The principle of using a debate format to address ethical challenges is to encourage participants to not only formulate their own views, but to better understand opposing viewpoints. The key to meeting these goals is to assign individuals or groups to the position that they will be asked to defend, rather than to allow them to choose their position in advance. The format and context for such debates can be highly structured (e.g., the Ethics Bowl competitions of the Association for Practical and Professional Ethics) or informally organized on an ad hoc basis during class discussion (e.g, asking two students immovably engaged in a discussion to each take on the responsibility of articulating the views of their opponent). Other students in the class, or faculty participants, can serve as moderators or arbiters and make a final decision about which side was more persuasive and why.

Here's a specific example of how a debate could be constructed for a class of at least 4 and up to 25-30 students:

  1. Clearly define the question to be debated. For example: "Scientists should get involved in public debates about science." Then take a class vote (how many agree? how many disagree?)

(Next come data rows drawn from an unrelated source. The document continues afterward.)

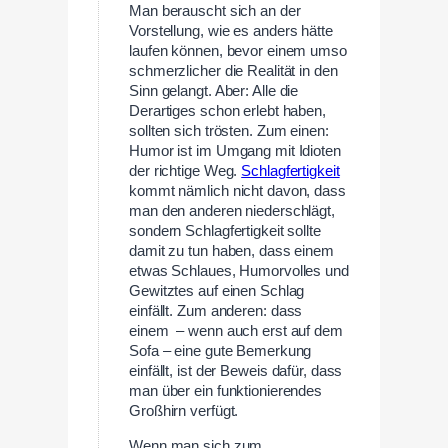
Man berauscht sich an der
Vorstellung, wie es anders hätte
laufen können, bevor einem umso
schmerzlicher die Realität in den
Sinn gelangt. Aber: Alle die
Derartiges schon erlebt haben,
sollten sich trösten. Zum einen:
Humor ist im Umgang mit Idioten
der richtige Weg.
Schlagfertigkeit
kommt nämlich nicht davon, dass
man den anderen niederschlägt,
sondern Schlagfertigkeit sollte
damit zu tun haben, dass einem
etwas Schlaues, Humorvolles und
Gewitztes auf einen Schlag
einfällt. Zum anderen: dass
einem – wenn auch erst auf dem
Sofa – eine gute Bemerkung
einfällt, ist der Beweis dafür, dass
man über ein funktionierendes
Großhirn verfügt.
Wenn man sich zum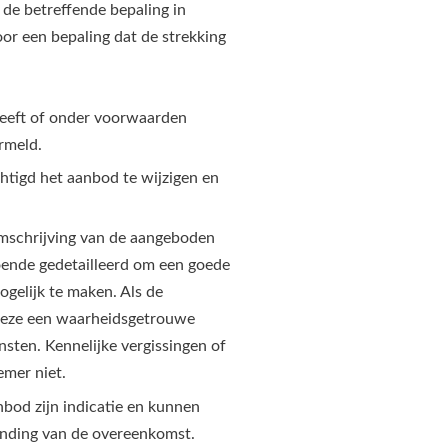
 de betreffende bepaling in
or een bepaling dat de strekking
heeft of onder voorwaarden
rmeld.
chtigd het aanbod te wijzigen en
mschrijving van de aangeboden
doende gedetailleerd om een goede
gelijk te maken. Als de
 deze een waarheidsgetrouwe
ten. Kennelijke vergissingen of
emer niet.
nbod zijn indicatie en kunnen
binding van de overeenkomst.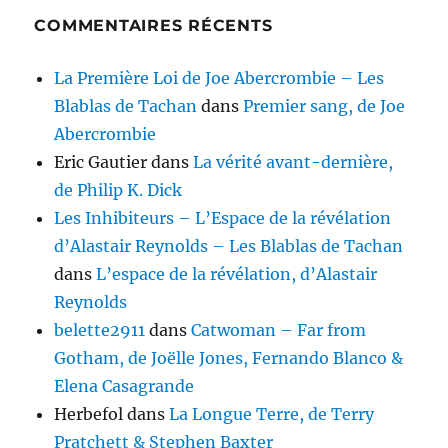
COMMENTAIRES RÉCENTS
La Première Loi de Joe Abercrombie – Les
Blablas de Tachan
dans
Premier sang, de Joe
Abercrombie
Eric Gautier
dans
La vérité avant-dernière,
de Philip K. Dick
Les Inhibiteurs – L’Espace de la révélation
d’Alastair Reynolds – Les Blablas de Tachan
dans
L’espace de la révélation, d’Alastair
Reynolds
belette2911
dans
Catwoman – Far from
Gotham, de Joëlle Jones, Fernando Blanco &
Elena Casagrande
Herbefol
dans
La Longue Terre, de Terry
Pratchett & Stephen Baxter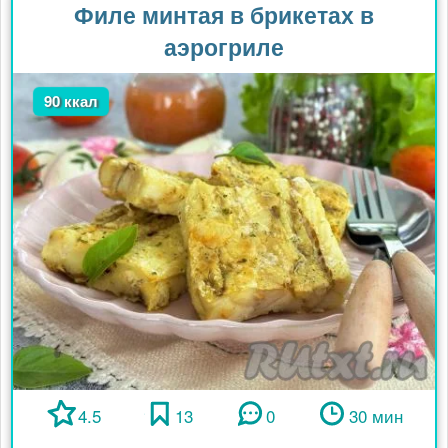
Филе минтая в брикетах в
аэрогриле
90 ккал
4.5
13
0
30 мин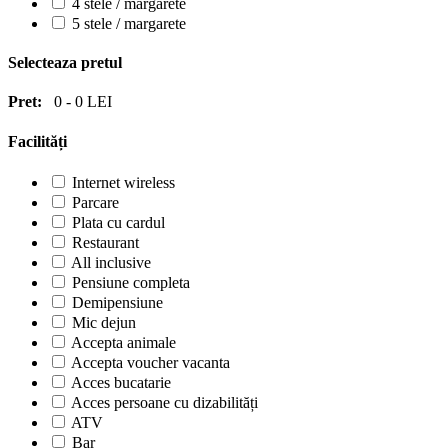
4 stele / margarete
5 stele / margarete
Selecteaza pretul
Pret:
0
-
0
LEI
Facilități
Internet wireless
Parcare
Plata cu cardul
Restaurant
All inclusive
Pensiune completa
Demipensiune
Mic dejun
Accepta animale
Accepta voucher vacanta
Acces bucatarie
Acces persoane cu dizabilități
ATV
Bar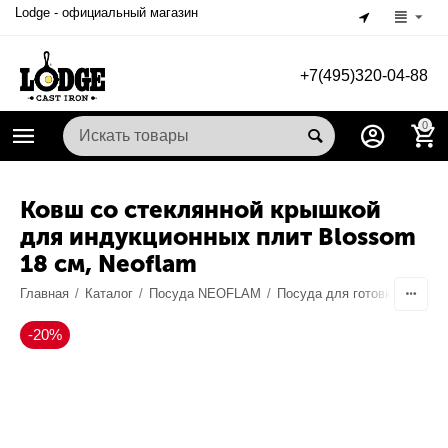
Lodge - официальный магазин
+7(495)320-04-88
0
Ковш со стеклянной крышкой
для индукционных плит Blossom
18 см, Neoflam
Главная
/
Каталог
/
Посуда NEOFLAM
/
Посуда для готовки
/
Ковш
-20%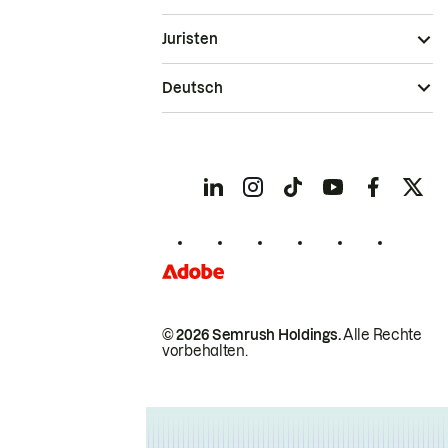
Juristen
Deutsch
© 2026 Semrush Holdings.
Alle Rechte
vorbehalten.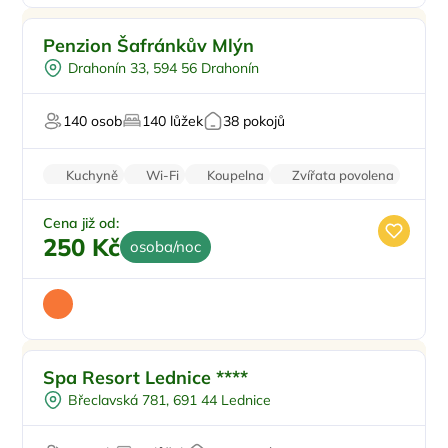
Snídaně
Penzion Šafránkův Mlýn
Venkovní bazén
Drahonín 33, 594 56 Drahonín
Vířivka
U vody
140 osob
140 lůžek
38 pokojů
Pro studenty
Kuchyně
Wi-Fi
Koupelna
Zvířata povolena
Parkování zdarma
Cena již od:
250 Kč
osoba/noc
Ve městě/obci
Doporučujeme
Spa Resort Lednice ****
Polopenze
Břeclavská 781, 691 44 Lednice
Vířivka
Pro milovníky historie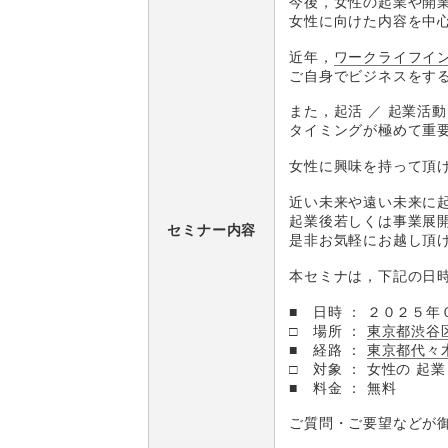
今後，女性の起業や開
女性に向けた内容を中
近年，
ワークライフイ
ご自身でビジネスをす
また，起活 ／ 起業活
タイミングが極めて重
女性に興味を持って頂
近い未来や遠い未来に
起業後若しくは事業展
セミナー内容
是非お気軽にお越し頂
本セミナは，下記の日
■ 日時 ： ２０２５
□ 場所 ：
東京都渋谷区
■ 経路 ：
東京都代々
□ 対象 ： 女性の 起
■ 料金 ： 無料
ご質問・ご要望などが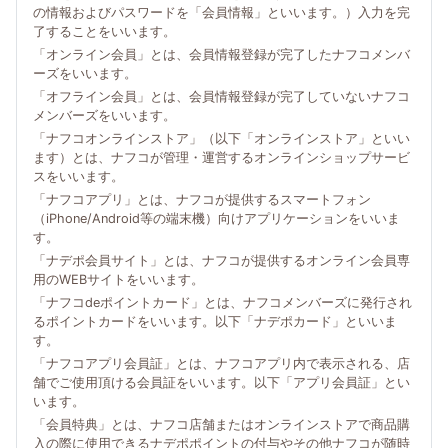
の情報およびパスワードを「会員情報」といいます。）入力を完
了することをいいます。
「オンライン会員」とは、会員情報登録が完了したナフコメンバ
ーズをいいます。
「オフライン会員」とは、会員情報登録が完了していないナフコ
メンバーズをいいます。
「ナフコオンラインストア」（以下「オンラインストア」といい
ます）とは、ナフコが管理・運営するオンラインショップサービ
スをいいます。
「ナフコアプリ」とは、ナフコが提供するスマートフォン
（iPhone/Android等の端末機）向けアプリケーションをいいま
す。
「ナデポ会員サイト」とは、ナフコが提供するオンライン会員専
用のWEBサイトをいいます。
「ナフコdeポイントカード」とは、ナフコメンバーズに発行され
るポイントカードをいいます。以下「ナデポカード」といいま
す。
「ナフコアプリ会員証」とは、ナフコアプリ内で表示される、店
舗でご使用頂ける会員証をいいます。以下「アプリ会員証」とい
います。
「会員特典」とは、ナフコ店舗またはオンラインストアで商品購
入の際に使用できるナデポポイントの付与やその他ナフコが随時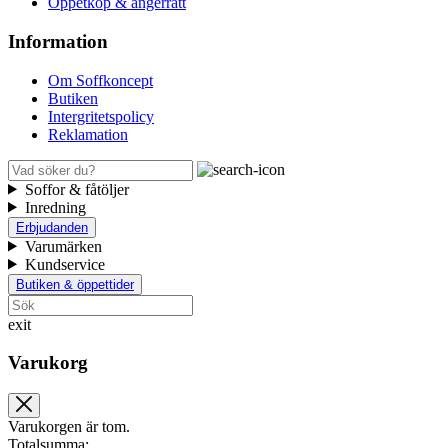
Öppetköp & ångerrätt
Information
Om Soffkoncept
Butiken
Intergritetspolicy
Reklamation
Soffor & fåtöljer
Inredning
Erbjudanden
Varumärken
Kundservice
Butiken & öppettider
exit
Varukorg
Varukorgen är tom.
Totalsumma: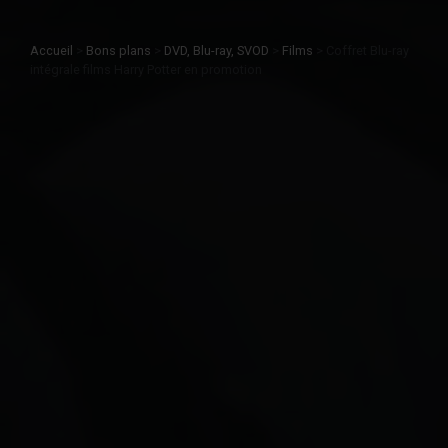
Accueil
>
Bons plans
>
DVD, Blu-ray, SVOD
>
Films
>
Coffret Blu-ray
intégrale films Harry Potter en promotion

  2. Divide the class into 4 groups. Groups 1 and 2 will be assigned to find or develop evidence and arguments that agree with this statement; Groups 3 and 4 will be assigned to find or develop evidence and arguments that disagree with this statement; all groups will be given 10 mins to search the Internet and/or come up with arguments independently.

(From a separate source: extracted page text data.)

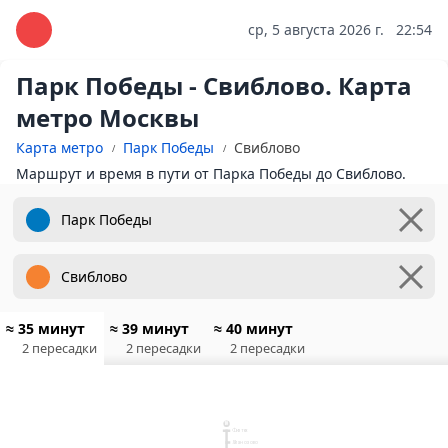
ср, 5 августа 2026 г.
22:54
Парк Победы - Свиблово. Карта
метро Москвы
Карта метро
Парк Победы
Свиблово
Маршрут и время в пути от Парка Победы до Свиблово.
≈ 35 минут
≈ 39 минут
≈ 40 минут
2 пересадки
2 пересадки
2 пересадки
10
Физтех
Лианозово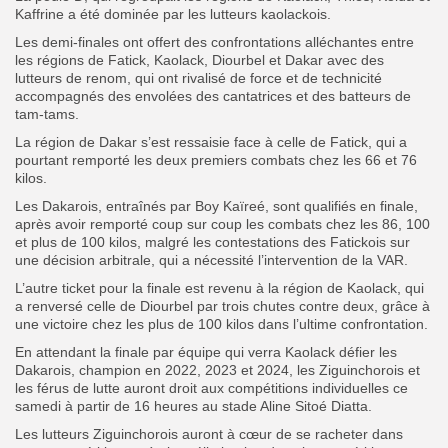
Kaffrine a été dominée par les lutteurs kaolackois.
Les demi-finales ont offert des confrontations alléchantes entre
les régions de Fatick, Kaolack, Diourbel et Dakar avec des
lutteurs de renom, qui ont rivalisé de force et de technicité
accompagnés des envolées des cantatrices et des batteurs de
tam-tams.
La région de Dakar s’est ressaisie face à celle de Fatick, qui a
pourtant remporté les deux premiers combats chez les 66 et 76
kilos.
Les Dakarois, entraînés par Boy Kaïreé, sont qualifiés en finale,
après avoir remporté coup sur coup les combats chez les 86, 100
et plus de 100 kilos, malgré les contestations des Fatickois sur
une décision arbitrale, qui a nécessité l’intervention de la VAR.
L’autre ticket pour la finale est revenu à la région de Kaolack, qui
a renversé celle de Diourbel par trois chutes contre deux, grâce à
une victoire chez les plus de 100 kilos dans l’ultime confrontation.
En attendant la finale par équipe qui verra Kaolack défier les
Dakarois, champion en 2022, 2023 et 2024, les Ziguinchorois et
les férus de lutte auront droit aux compétitions individuelles ce
samedi à partir de 16 heures au stade Aline Sitoé Diatta.
Les lutteurs Ziguinchorois auront à cœur de se racheter dans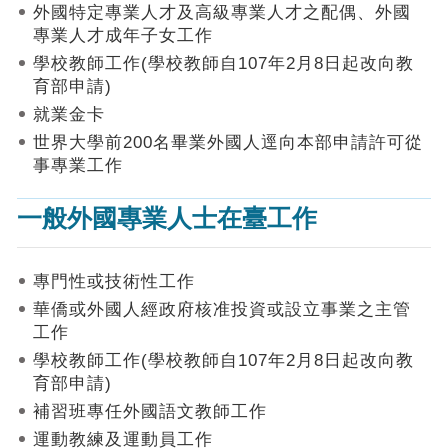
作
外國特定專業人才及高級專業人才之配偶、外國
業
專業人才成年子女工作
手
學校教師工作(學校教師自107年2月8日起改向教
冊
育部申請)
申
就業金卡
請
世界大學前200名畢業外國人逕向本部申請許可從
流
事專業工作
程
及
一般外國專業人士在臺工作
工
作
須
知
專門性或技術性工作
華僑或外國人經政府核准投資或設立事業之主管
會
工作
商
學校教師工作(學校教師自107年2月8日起改向教
機
制
育部申請)
補習班專任外國語文教師工作
申
運動教練及運動員工作
請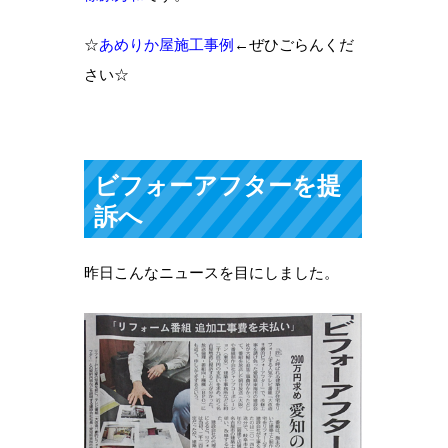
☆
あめりか屋施工事例
←ぜひごらんくだ
さい☆
ビフォーアフターを提
訴へ
昨日こんなニュースを目にしました。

  3. When all groups are ready, chosen representatives of Groups 1 and 3 will speak first to lay out their arguments, respectively, for and against the topic (5 mins each). During these presentations, groups 2 and 4 will be responsible for listening for the arguments presented and constructing a response to key points. Next a representative of Group 4 will note key arguments from Group 1 and give evidence and arguments disagreeing with the Group 1 position; finally, a representative of Group 2 will note key arguments from Group 3 and give evidence and arguments disagreeing with the Group 3 position. (3-4 mins each)
  4. Conclude by asking for a show of hands for how many people changed their vote baed on the debate? This could be followed with a discussion about why and why not people changed their votes.
  5. The discussion leader or course instructor should conclude the exercise with a summary of not only the key points, but also a reflection on the strengths and challenges of the debate format as --possibly-- illustrated in this exercise.